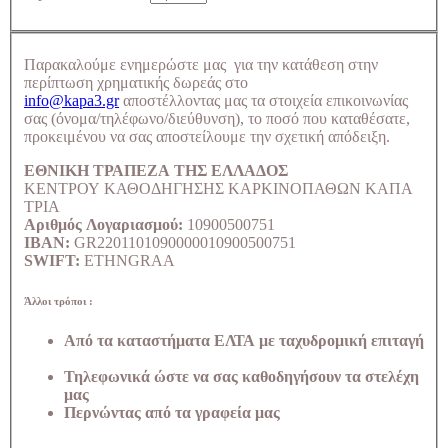
Παρακαλούμε ενημερώστε μας για την κατάθεση στην
περίπτωση χρηματικής δωρεάς στο
info@kapa3.gr
αποστέλλοντας μας τα στοιχεία επικοινωνίας
σας (όνομα/τηλέφωνο/διεύθυνση), το ποσό που καταθέσατε,
προκειμένου να σας αποστείλουμε την σχετική απόδειξη.
ΕΘΝΙΚΗ ΤΡΑΠΕΖΑ ΤΗΣ ΕΛΛΑΔΟΣ
ΚΕΝΤΡΟΥ ΚΑΘΟΔΗΓΗΣΗΣ ΚΑΡΚΙΝΟΠΑΘΩΝ ΚΑΠΑ
ΤΡΙΑ
Αριθμός Λογαριασμού:
10900500751
IBAN:
GR2201101090000010900500751
SWIFT:
ETHNGRAA
Άλλοι τρόποι :
Από τα καταστήματα ΕΛΤΑ με ταχυδρομική επιταγή
Τηλεφωνικά ώστε να σας καθοδηγήσουν τα στελέχη
μας
Περνώντας από τα γραφεία μας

══════

A word-for-word copy of the data, without its pictures, is what is needed.

Παρακαλούμε ενημερώστε μας για την κατάθεση στην
περίπτωση χρηματικής δωρεάς στο
info@kapa3.gr
αποστέλλοντας μας τα στοιχεία επικοινωνίας
σας (όνομα/τηλέφωνο/διεύθυνση), το ποσό που καταθέσατε,
προκειμένου να σας αποστείλουμε την σχετική απόδειξη.
ΕΘΝΙΚΗ ΤΡΑΠΕΖΑ ΤΗΣ ΕΛΛΑΔΟΣ
ΚΕΝΤΡΟΥ ΚΑΘΟΔΗΓΗΣΗΣ ΚΑΡΚΙΝΟΠΑΘΩΝ ΚΑΠΑ
ΤΡΙΑ
Αριθμός Λογαριασμού:
10900500751
IBAN:
GR2201101090000010900500751
SWIFT:
ETHNGRAA
Άλλοι τρόποι :
Από τα καταστήματα ΕΛΤΑ με ταχυδρομική επιταγή
Τηλεφωνικά ώστε να σας καθοδηγήσουν τα στελέχη
μας
Περνώντας από τα γραφεία μας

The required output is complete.